In a data-driven manufacturing environment, how can a secure, distributed automation architecture be developed? Balancing fog computing and cloud computing will help the Industrial Internet of Things (IIoT) better realize its potential.
By implementing automation systems through the IIoT, deploying sensors to measure, monitor, and analyze data can enhance efficiency and increase revenue in production operations, benefiting more and more manufacturing enterprises.
The amount of data generated by these newly connected factories is staggering, even measurable in petabytes (one million gigabytes): sensors connected to Industrial Control Systems (ICS), autonomous unmanned machines, industrial robots, and video surveillance cameras covering the entire site generate millions of data streams.
Using traditional Information Technology (IT) methods to handle Operational Technology (OT) environments can no longer meet the challenges posed in controlled, stringent operational environments that require interconnectivity with vendors regarding capacity, latency, mobility, reliability, security, confidentiality, and network bandwidth. It is time to adopt new architectural approaches that allow IIoT to fully realize its potential in fog computing.

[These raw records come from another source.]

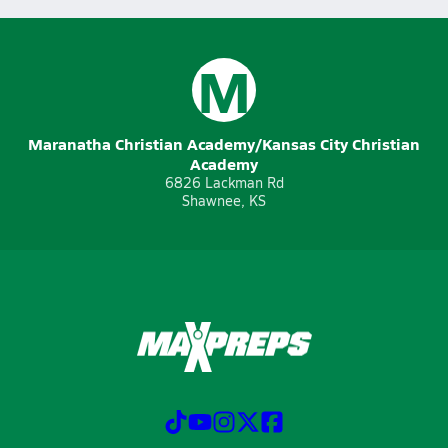
M
Maranatha Christian Academy/Kansas City Christian
Academy
6826 Lackman Rd
Shawnee, KS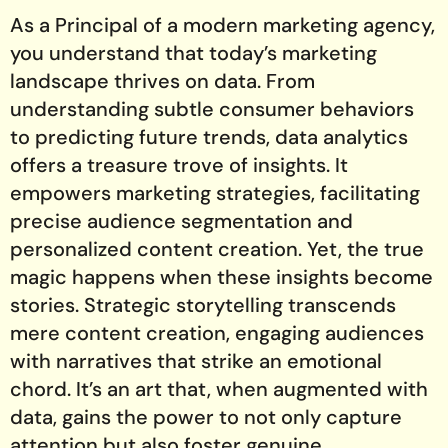
As a Principal of a modern marketing agency,
you understand that today’s marketing
landscape thrives on data. From
understanding subtle consumer behaviors
to predicting future trends, data analytics
offers a treasure trove of insights. It
empowers marketing strategies, facilitating
precise audience segmentation and
personalized content creation. Yet, the true
magic happens when these insights become
stories. Strategic storytelling transcends
mere content creation, engaging audiences
with narratives that strike an emotional
chord. It’s an art that, when augmented with
data, gains the power to not only capture
attention but also foster genuine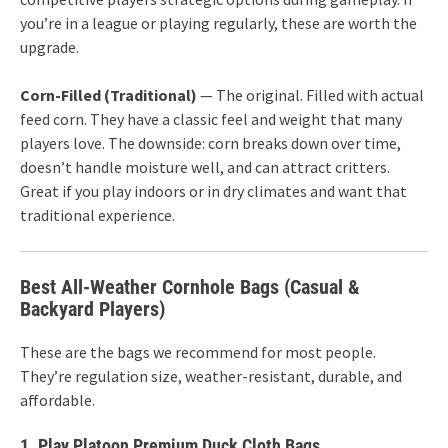
you’re in a league or playing regularly, these are worth the
upgrade.
Corn-Filled (Traditional)
— The original. Filled with actual
feed corn. They have a classic feel and weight that many
players love. The downside: corn breaks down over time,
doesn’t handle moisture well, and can attract critters.
Great if you play indoors or in dry climates and want that
traditional experience.
Best All-Weather Cornhole Bags (Casual &
Backyard Players)
These are the bags we recommend for most people.
They’re regulation size, weather-resistant, durable, and
affordable.
1. Play Platoon Premium Duck Cloth Bags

Figure 1: The image shows the 8 pillar models of the OpenFog architecture, including security, scalability, openness, autonomy, reliability/availability/serviceability (RAS), flexibility, hierarchy, and programmability. Image source: OpenFog Alliance
Defining Fog Computing
Fog computing is designed for data-intensive, high-performance computing, and high-risk environments.Fog is an emerging distributed architecture that bridges the cloud and connected devices without requiring permanent cloud connections on-site and in factories. By selectively transferring computing, storage, communication, and control, fog computing can make decisions close to the IoT sensors and actuators (where data is generated and used). It is a beneficial complement to cloud computing rather than a complete replacement, enabling efficient, economical, secure, and constructive use of IIoT in manufacturing environments.
Fog is sometimes referred to as edge computing, but there are key differences between them.Fog is a superset of edge functionality. The fog architecture combines resources and data sources with a hierarchy residing on north-south edge devices (cloud to sensor), and east-west edge devices (function to function or point to point) for maximum efficiency. Edge computing is often limited to a few north-south layers, typically associated with simple protocol gateway functions.
Fog nodes are the fundamental elements of the fog architecture.Fog nodes can be any devices providing computing, networking, storage, and acceleration elements of the fog architecture. For example, industrial controllers, switches, routers, embedded servers, complex gateways, programmable logic controllers (PLC), and intelligent IoT nodes (such as video surveillance cameras).
Figure 2: Fog nodes in a smart factory: individual machines, manufacturing units, and production lines are interconnected to optimize infrastructure for service delivery.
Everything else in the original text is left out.